2. The improvement recited in claim 1 wherein said pulse generating means comprises a pulse generator and a push button switch, said pulse generator providing a single pulse to said first counter for each manual actuation of said push button switch.

3. In the combination recited in claim 1 wherein said camera further includes a shutter speed value computing circuit responsive to a preset film sensitivity value, a preset lens aperture value and the brightness of an object to be photographed for generating a train of pulses in number equal to the computed shutter speed value, said improvement further comprising a switch for selectively connecting either the output of said shutter speed value computing circuit or said manually operated pulse generating means to said first counter.

4. The improvement of claim 1 further comprising means responsive to camera power condition to store shutter speed information in said latch circuit when the camera power is turned off.
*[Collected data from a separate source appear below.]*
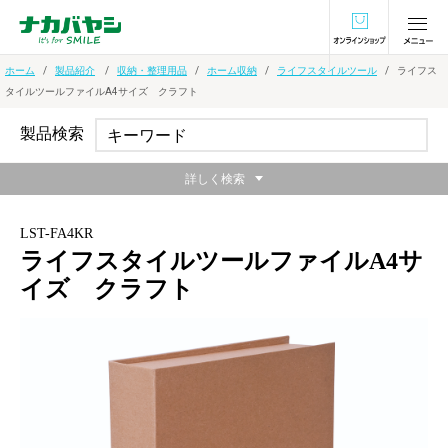
オンラインショ
ホーム
製品紹介
収納・整理用品
ホーム収納
ライフスタイルツール
ライフス
タイルツールファイルA4サイズ クラフト
製品検索
詳しく検索
LST-FA4KR
ライフスタイルツールファイルA4サ
イズ クラフト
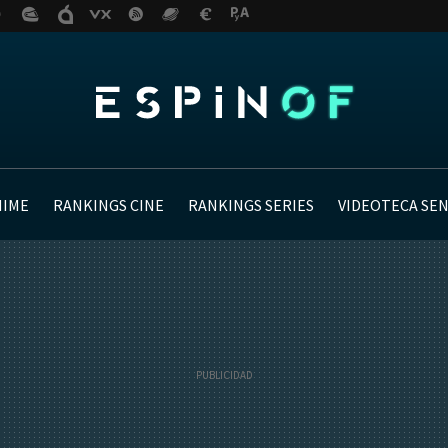
NIME
RANKINGS CINE
RANKINGS SERIES
VIDEOTECA SE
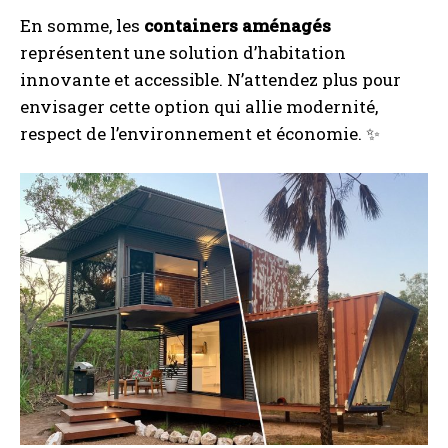
En somme, les
containers aménagés
représentent une solution d’habitation
innovante et accessible. N’attendez plus pour
envisager cette option qui allie modernité,
respect de l’environnement et économie. ✨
5. The improvement of claim 1 further comprising means responsive to a strobe unit charge signal and delivering an output to said gate circuit, said gate circuit being responsive to said output to automatically provide a gate output signal in response to which said decoder provides an output to said gating means representing a predetermined strobe synchronizing shutter speed.

6. The improvement of claim 5 further comprising means responsive to camera power condition to store shutter speed information in said latch circuit when the camera power is turned off.

7. The improvement of claim 6 wherein said means responsive to camera power condition comprises an inhibitor circuit to prevent the output of said latch circuit from being applied to said gate circut.

8. The improvement of claim 1 wherein said means for generating a latch signal comprises a signal source, an OR gate coupling said oscillator and said signal source to said first counter, and switch means between said signal source and said OR gate to provide the output of said signal source to said OR gate when said shutter is actuated.

9. The improvement of claim 8 wherein said latch circuit latches the content of said pulse counting circuit upon receipt of an output signal from said OR gate.